Financial Benefits to Hospitals
Hospitals can realize significant cost savings from telemedicine, adds Clarin. “There’s definitely the opportunity to get a more efficient care model here, but there haven’t been a lot of hospitals that have optimized that.”
In the past, telehealth was an appendage to the current system, Clarin says. “It was not integrated in such a way that the benefits were fully realized, so there’s work ahead for us. Now that we’ve seen significant adoption of different telehealth adaptations, hospitals will be more open to redesigning their overall care delivery to take it into consideration.”

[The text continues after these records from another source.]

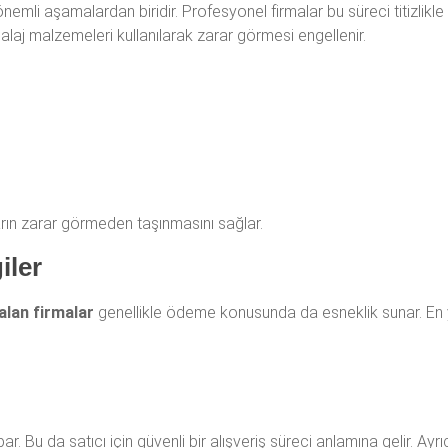
önemli aşamalardan biridir. Profesyonel firmalar bu süreci titizlik
alaj malzemeleri kullanılarak zarar görmesi engellenir.
arın zarar görmeden taşınmasını sağlar.
iler
alan firmalar
genellikle ödeme konusunda da esneklik sunar. En 
 Bu da satıcı için güvenli bir alışveriş süreci anlamına gelir. Ayrı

Now that hospitals have seen significant adoption of different telehealth adaptations, they will be more open to redesigning their overall care delivery systems and take such tools into consideration, Tahan adds.

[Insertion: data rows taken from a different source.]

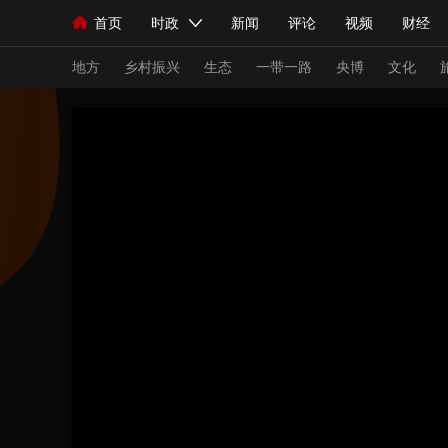
首页
时政
新闻
评论
视频
财经
人民领袖习近平
直播
海外频道
片库
iPanda
栏目大全
联播+
English
中国领导人
节目单
Монгол
听音
央视快评
微视频
习
地方
乡村振兴
生态
一带一路
央博
文化
总台春晚
网络春晚
共产党员网
秧纪录
新闻
国内
国际
评论
经济
军事
人民领袖习近平
联播+
热解读
天天学习
视频
小央视频
小央直播
直播中国
熊猫
现场
前线
比划
快看
蓝海中国
新兵
体育
直播
竞猜
2026年世界杯
2026
VIP会员
CCTV奥林匹克频道
生活体育大会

Telehealth digital technology also can help healthcare leaders set up contingency plans for future disaster planning, says Tahan. “We had never before considered increasing the number of critical care beds to the extent we needed to during the pandemic, for a crisis like this. Now we know we must have a number of contingencies in our disaster plans for expanding such beds to 200%, 300%, or even 400%.”
Additionally, the plans must include a deliberate focus on the use of digital technology that can assist with telehealth services, such as specialty consults for all patients to expedite care progression, and yet still control the need for special supplies like PPE.
Tahan believes the pandemic experience has changed professional case management practice. “It will never be the same. It must always be updated to include impactful care delivery strategies and interventions for all people.”
Innovative care sites such as “virtual clinics” have contributed to timely access to health and human services despite the COVID-19 pandemic, Tahan explains. “In essence, a natural experiment has occurred that shows virtual care delivery is as important as the services provided in traditional care settings such as primary care clinics. In fact, virtual care delivery may result in patients’ enhanced adherence to care regimens and engagement in their own health and well-being.”
The pandemic “has forced nonconventional collaborations,” Tahan says. For example, acute care settings are providing training, education, and personnel to long-term care providers. This facilitates “healthcare services in place,” rather than transferring skilled nursing facility residents to the acute care setting when such may not be preferred during a crisis like COVID-19.
Ultimately, “these person-centered care approaches have served to advance case management very well,” Tahan says. “The future is bright for all involved — patients, providers, payers, patient advocates, leaders, and all other stakeholders.”